As part of our training program, we regularly challenge our technicians to show us how they have progressed in their training.
We asked David, our new lab technician to prep a metallurgical sample to a final polish and then etch it to show how heat treatments affect the grain structure of a metal.
For thousands of years, metal has been heat-treated to extract performance, primarily to make it stronger. Metals are heated, shaped, and cooled repeatedly to produce the desired outcome.
In this case, we found an open-ended wrench on the ground at a local automotive junkyard (junkyards are great sources of metallurgical samples to play with). We cut the top off the wrench and David went to work.

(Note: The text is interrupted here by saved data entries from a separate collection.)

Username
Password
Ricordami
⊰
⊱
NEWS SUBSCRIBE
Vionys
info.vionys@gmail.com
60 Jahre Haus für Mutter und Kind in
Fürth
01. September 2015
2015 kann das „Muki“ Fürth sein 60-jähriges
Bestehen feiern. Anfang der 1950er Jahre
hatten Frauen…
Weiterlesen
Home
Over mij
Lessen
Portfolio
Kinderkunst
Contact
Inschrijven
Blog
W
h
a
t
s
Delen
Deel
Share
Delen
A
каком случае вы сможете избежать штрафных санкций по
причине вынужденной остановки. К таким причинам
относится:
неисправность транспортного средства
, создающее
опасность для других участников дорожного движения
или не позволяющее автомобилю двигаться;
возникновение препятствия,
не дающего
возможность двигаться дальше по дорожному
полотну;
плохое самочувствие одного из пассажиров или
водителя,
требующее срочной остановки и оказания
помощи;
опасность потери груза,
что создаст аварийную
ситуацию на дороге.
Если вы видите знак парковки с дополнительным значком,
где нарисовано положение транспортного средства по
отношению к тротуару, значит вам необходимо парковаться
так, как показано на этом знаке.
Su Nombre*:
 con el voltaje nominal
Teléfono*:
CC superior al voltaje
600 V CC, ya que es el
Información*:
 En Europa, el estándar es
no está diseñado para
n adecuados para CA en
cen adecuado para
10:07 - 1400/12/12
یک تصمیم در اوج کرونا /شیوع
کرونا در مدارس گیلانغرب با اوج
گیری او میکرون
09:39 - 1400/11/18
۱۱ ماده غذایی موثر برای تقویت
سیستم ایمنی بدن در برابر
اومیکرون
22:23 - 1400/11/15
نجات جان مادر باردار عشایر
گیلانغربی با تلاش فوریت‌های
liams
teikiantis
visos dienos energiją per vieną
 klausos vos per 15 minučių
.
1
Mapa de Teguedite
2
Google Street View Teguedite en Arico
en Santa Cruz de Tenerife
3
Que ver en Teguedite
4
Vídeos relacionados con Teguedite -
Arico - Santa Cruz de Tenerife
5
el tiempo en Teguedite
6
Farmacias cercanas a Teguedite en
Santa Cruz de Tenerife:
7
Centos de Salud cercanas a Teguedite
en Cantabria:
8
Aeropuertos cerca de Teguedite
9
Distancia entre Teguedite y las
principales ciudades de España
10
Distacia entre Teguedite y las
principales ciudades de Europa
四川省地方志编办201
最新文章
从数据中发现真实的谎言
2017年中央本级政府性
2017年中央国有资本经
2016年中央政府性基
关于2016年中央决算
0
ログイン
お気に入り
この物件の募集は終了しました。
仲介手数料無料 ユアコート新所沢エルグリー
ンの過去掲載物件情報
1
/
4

What happens when the metal is heat-treated?
We assumed the wrench would be hardened and we would see the difference in grain structure once we etched the sample. The change on the grains would show how deep the heat treatment penetrated and what kind of change had happened.
In the image below, taken with a 5X objective, you can clearly see how far the desired heat treatment penetrated the wrench. The top thin layer is for corrosion resistance (we can assume chrome). The shading from dark to light changes as the grain structure changes. The rust-looking spots are just that, corrosion that happened as we let the polished, unprotected, wrench sit in our lab.
In the higher magnification image below, taken with a 50X objective, you can clearly see the metal grains are of a larger size closer to the surface of the wrench.
This is where the grains are most affected by the heat treatment. The grains get smaller the deeper they go.